Tornadoes can be frightening by themselves, but a filmmaker in Australia  recently caught an even scarier sight on video-- a tornado comprised of fire.

Chris Tangey caught the rare natural phenomenon on camera as he was searching for filming locations for a new film in Alice Springs, Australia. After scouting for locations, he went to a cattle station to help the workers there when he suddenly saw the fire tornado.

Tangey was just 300 meters (984ft) from the 30-meter (98 ft) high fire tornado the swirled around the area.

"The weather was perfectly still and it was about 25 degrees Celsius - it was an entirely uneventful day," Tangey told the Daily Mail."Then the next thing a man is yelling 'what the hell is that?' and I turned around and saw a 30-metre fire tornado."

Tangey said there was no wind in the area and the tornado sounded like a fighter jet.
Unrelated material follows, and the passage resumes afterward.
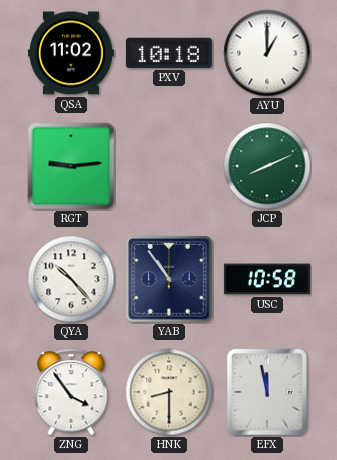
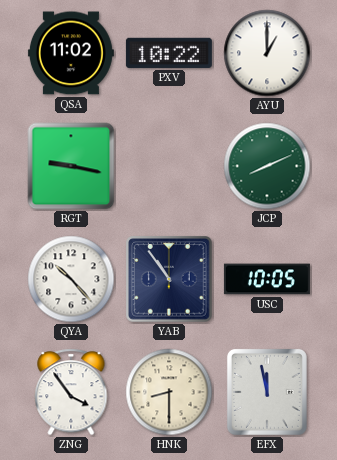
PXV: 10:18 -> 10:22
RGT: 9:14 -> 9:17
USC: 10:58 -> 10:05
"My jaw just dropped," Tangey said.

The 52-year-old film maker behind Alice Springs Film and Television in central Australia, has captured plenty of things on film, but he had never seen anything quite like this.
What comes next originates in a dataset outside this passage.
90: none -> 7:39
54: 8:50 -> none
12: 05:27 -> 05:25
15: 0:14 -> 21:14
"I've been shooting in the outback for 23 years and I have never seen anything like it. We've heard about them but they're never seen," Tangey told the Daily Mail. "If I had known what was about to happen then I would have happily paid $1,000 to watch it."

Tangey, who described the sight as a "once in ten lifetimes experience,' said he witnessed three fire tornadoes swirl for about 40 minutes.

"The whole experience was staggering and the length and variety were astonishing."

A fire tornado, also known as a fire-devil, is a very rare natural occurrence. They occur in conditions of extreme dry heat. It is caused when a column of warm air comes in contact with a fire on the ground, according to the Daily Mail. The warm air can also create ground fires.

These rare fire tornadoes typically last around two minutes but Tangey claims the tornadoes he saw lasted for 40 minutes.

Fire tornadoes can cause significant damage. The tornadoes that Tangey captured took place in the open Australian outback, so there were no injuries or significant damage.

However, a fire tornado that emerged in 1923 during Japan's Great Kanto Earthquake, killed 38,000 people within 15 minutes.